Memory and the Self
Jan 26, 2014Ever since John Locke, philosophers have wondered about memory and its connection to the self. Locke believed that a continuity of consciousness and memory establish a "self" over time.
How many times have you heard people advise others to let go of the past? Once you see that these painful, traumatic experiences are over and done, and you stop “holding on” to them, you supposedly achieve “closure” and can “get on with your life.”
If you’re like me, you’ve heard this kind of stuff a lot.
Not recognizing that the past is over and done with is supposed to be bad for your mental health, and a troubling failure to embrace the reality that life is lived in the here-and-now. In mental health professions, this notion is often taken as gospel. But I think that there’s something terribly wrong with it. I think that trying to let go of your past experiences, however painful they are, is like trying to discard part of your body. If you succeeded, it would diminish you rather than making you more whole. And it’s something that you can’t possibly succeed at doing anyway.
To see why, we need to turn to the branch of philosophy called “metaphysics,” which deals with the most fundamental components of reality. Metaphysicians point out that the world is stocked with particular things—not just inanimate objects, like tables and chairs, but also people. Each particular thing comes into the world at some point in time, persists for a while, and then ceases to be. People come into existence at some point after their conception, live their lives, and then pass away into oblivion.

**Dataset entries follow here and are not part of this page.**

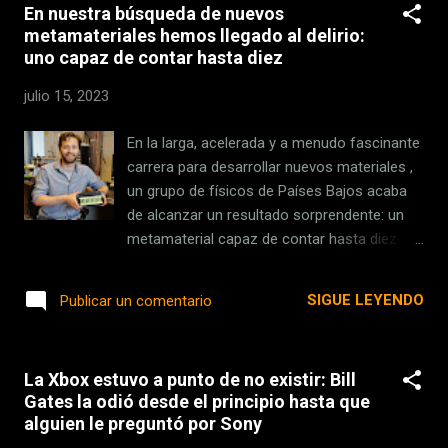
En nuestra búsqueda de nuevos
pequeña lista de los productos de Apple que
metamateriales hemos llegado al delirio:
han vaciado cuentas corrientes y que
uno capaz de contar hasta diez
posiblemente hayan roto matrimonios. Y no,
las Vision Pro no son lo suficientemente
julio 15, 2023
caras como para entrar en esta lista. Los
dispositivos más prohibitivos que Apple ha
En la larga, acelerada y a menudo fascinante
lanzado en su historia El Apple Lisa ha
carrera para desarrollar nuevos materiales ,
terminado siendo un paso histórico para
un grupo de físicos de Países Bajos acaba
Apple, pero su precio también tuvo esos
de alcanzar un resultado sorprendente: un
tintes históricos. Cuando se lanzó allá por
metamaterial capaz de contar hasta diez . E
1983 costaba ya una friolera de 10.000
incluso recordar el orden en el que se
dólares, lo que ajustando a la inflación ahora
presiona. Sus responsables han desgranado
SIGUE LEYENDO
Publicar un comentario
mismo serían más de 31.000 dólares. Y no,
ya los detalles del trabajo en la revista
no es el ordenador más caro que s...
'Physical Review Letters' y grabado un vídeo
que muestra las sorprendentes propiedades
La Xbox estuvo a punto de no existir: Bill
de su creación, igual que si de un peculiar
Gates la odió desde el principio hasta que
truco de prestidigitación se tratara. Lo único
alguien le preguntó por Sony
que necesitan es un pequeño bloque. Ahora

The period between coming into the world and departing from it is the period of time when a person persists. One of the topics that metaphysicians are interested in, and that they theorize about, is the nature of persistence. They ask what exactly is it for an object—or a person—to persist through time.
Many people think that we travel through time, moving from the past to the future. Looked at in this way, persistence is like driving on a long highway from one place to another, departing before birth and arriving at the destination at the instant of death. According to this view, the whole of you travels—persists—through time. You undergo many changes before you reach the finish line. You grow, you develop, and you have all sorts of experiences, both good and bad, before you die. These experiences are ephemeral. They exist only fleetingly, in the thin moment of the present. And they cease to exist when they pass, preserved only in memory, if preserved at all.
Philosophers call this picture of persistence endurantism. The idea that the past is dead and gone fits right into the endurantist framework because, for endurantists, past experiences no longer exist. We’ve gone through them and have come out the other side. Life is in the here-and-now, not the there-and-then.
But endurantism isn’t the only game in town. There’s another way to understand persistence that’s called perdurantism. Perdurantism can sound weird, because it’s further removed from common sense assumptions than endurantism is, and it takes a bit more explanation to make clear. Start by thinking about your own body. Your body is composed of parts. You have hands, feet, head, and the rest, all distributed in space. Now think about your life. Your life is composed of parts too, but they’re not distributed in space like your body parts are. They’re distributed in time. These time-parts never disappear, because all together they make you the person that you are. The two-year-old you, and the twelve-year-old you. and the twenty-year-old you are all still parts of you. It’s important to understand this point properly.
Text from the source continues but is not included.